In the aftermath of the Paris attacks The Local is picking out some of the opinions shared in the French press including this article which aims to remind “our foreign friends” that not all the French live their lives on the terraces.
“Standing side by side to support each other does not mean forgetting about the class inequalities in France, argues Bérengère Parmentier a university lecturer in literature.
There’s something we need to tell our foreign friends. France’s territory is not completely covered by bar terraces where elegant, overqualified girls and boys, working in music or teaching at university, drink while gently kissing.
This image of France has flooded the Internet for several days, coming from our friends around the world or even from the French themselves (#Jesuisenterrasse etc).
Of course, we like this France with its joyful terraces, and I, who am “from the 11th arrondissement” like it more than anyone, and I weep over it.

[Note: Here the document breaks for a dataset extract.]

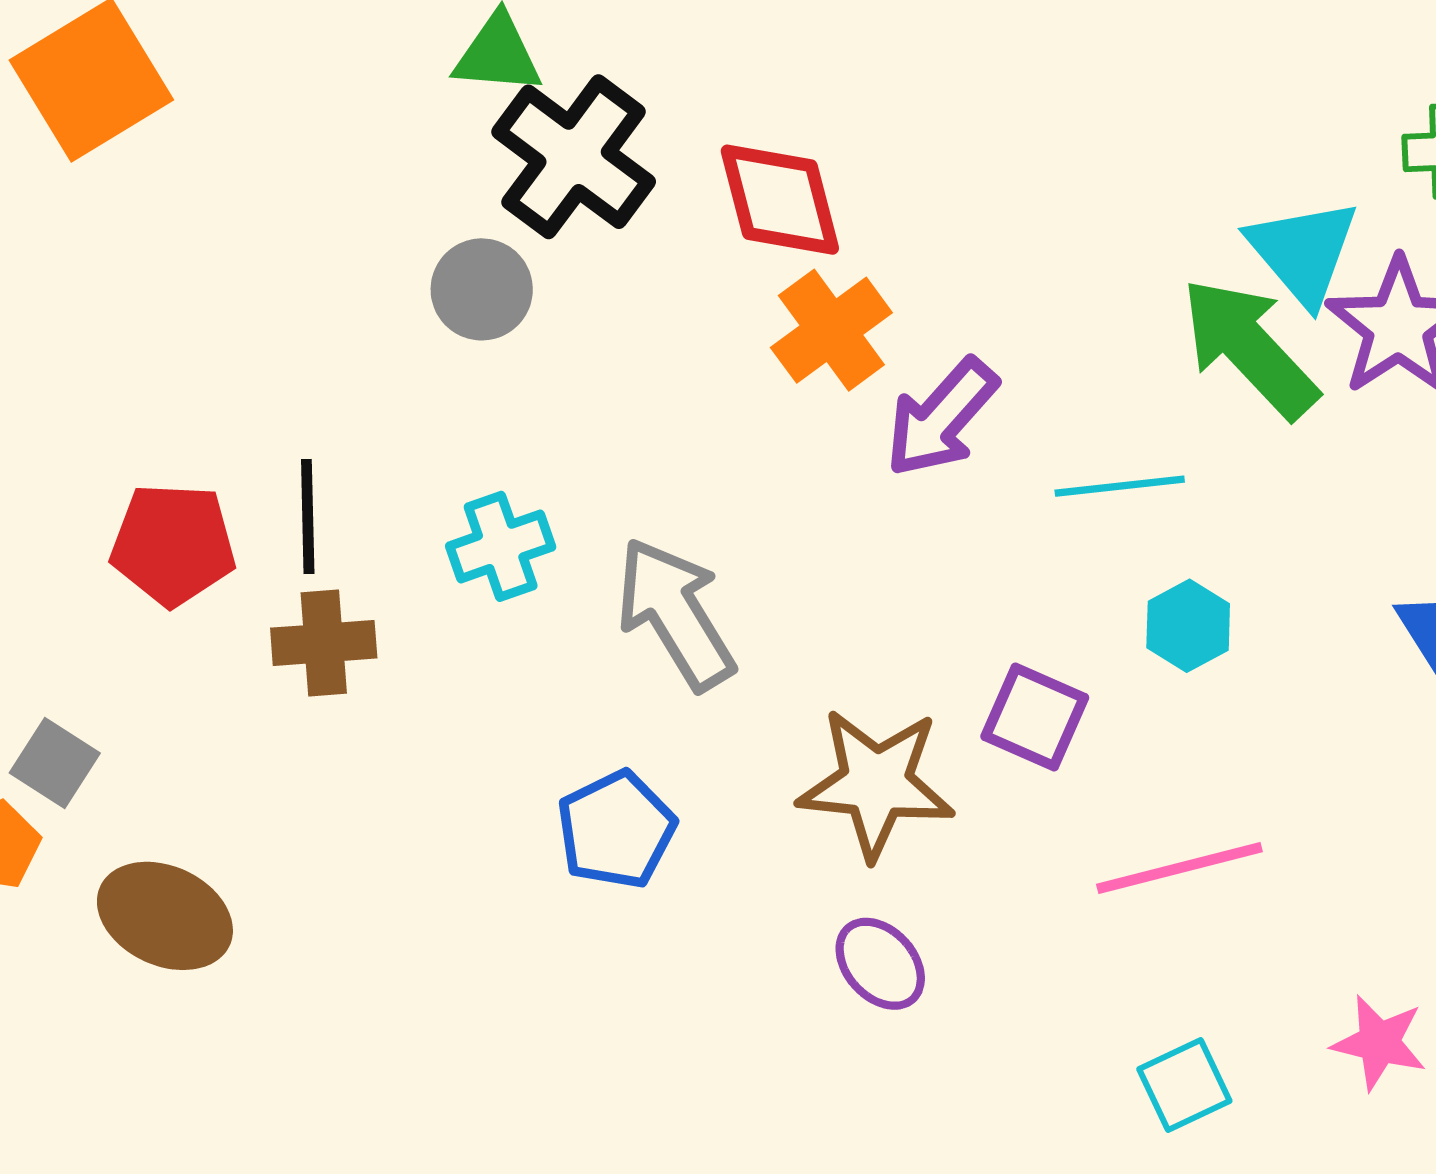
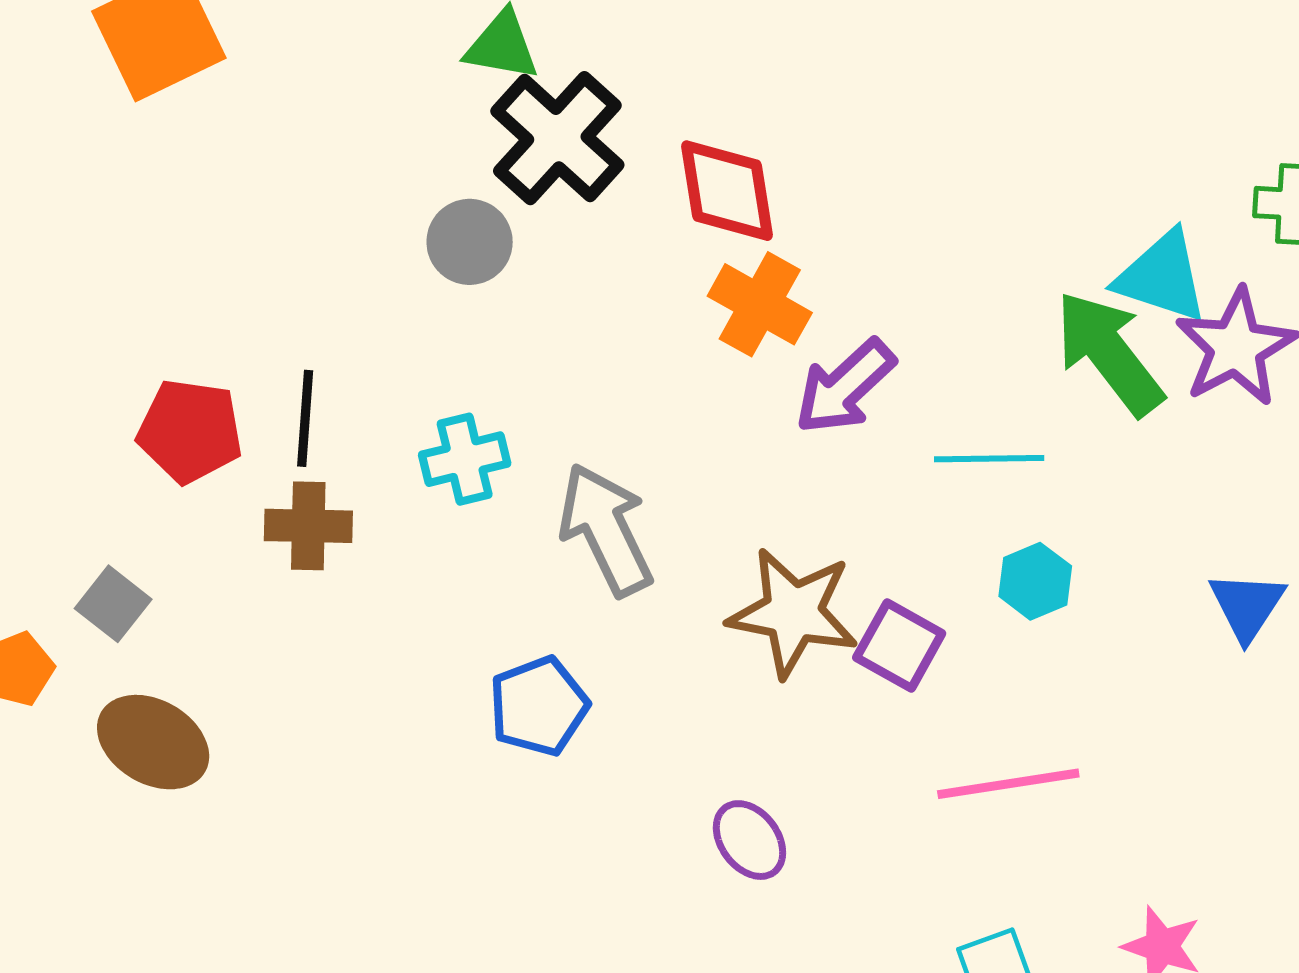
cyan triangle: (1303, 252) -> (1162, 277), turned -37
orange cross: (831, 330) -> (760, 304), turned -30
gray square: (55, 763) -> (113, 604), moved
brown star: (876, 784) -> (793, 613), moved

The north east part of Paris is certainly a very beautiful part of France, but it is only a small – very small – part. And all the “elevenths” (people used to call them “bobos”, or hipsters) who have ventured out into the countryside, the provinces, the suburbs of France, and even the other arrondissements in Paris, know that what they embody is not always liked in France, nor by all French people.
There are places in France where there are no terraces. There are places where girls and boys don’t kiss in public. There are places where young people are not as qualified and don’t work in the culture industry, because often they don’t work at all. These places are also France.
You feel so good in the sun, a drink in hand… you can do so many things. You can think, for example, of Matthieu Giroud.
I never knew Matthieu Giroud, and now he is dead. He went to see the concert at the Bataclan. He loved music and certainly loved terraces.
He was also a sociological geographer, a specialist in what we generally call ‘gentrification’ and which he preferred to call ‘embourgeoisement’: the difficult cohabitation of a certain intellectual bourgeois youth and the working class in the same urban zones.
He won’t have had time to reach the age where he could put forward answers. But if I have understood correctly, he started from a very simple principle, not a new one but useful all the same, and which I can try to sum up in one phrase: the beauty of the bar and cafe terraces covers up (badly) the class conflicts.
To live together peacefully, Matthieu Giroud suggested, it is not enough to have different groups next to each other, in the same district, the same building, the same street. You also need to face up to social complexity and the difficulties. Like this for example: All of France is not a terrace.
There are some bastards who want to kill us and the ones we love. In the France that we want to build against them, let’s not forget that it must also include those who are not on the terraces.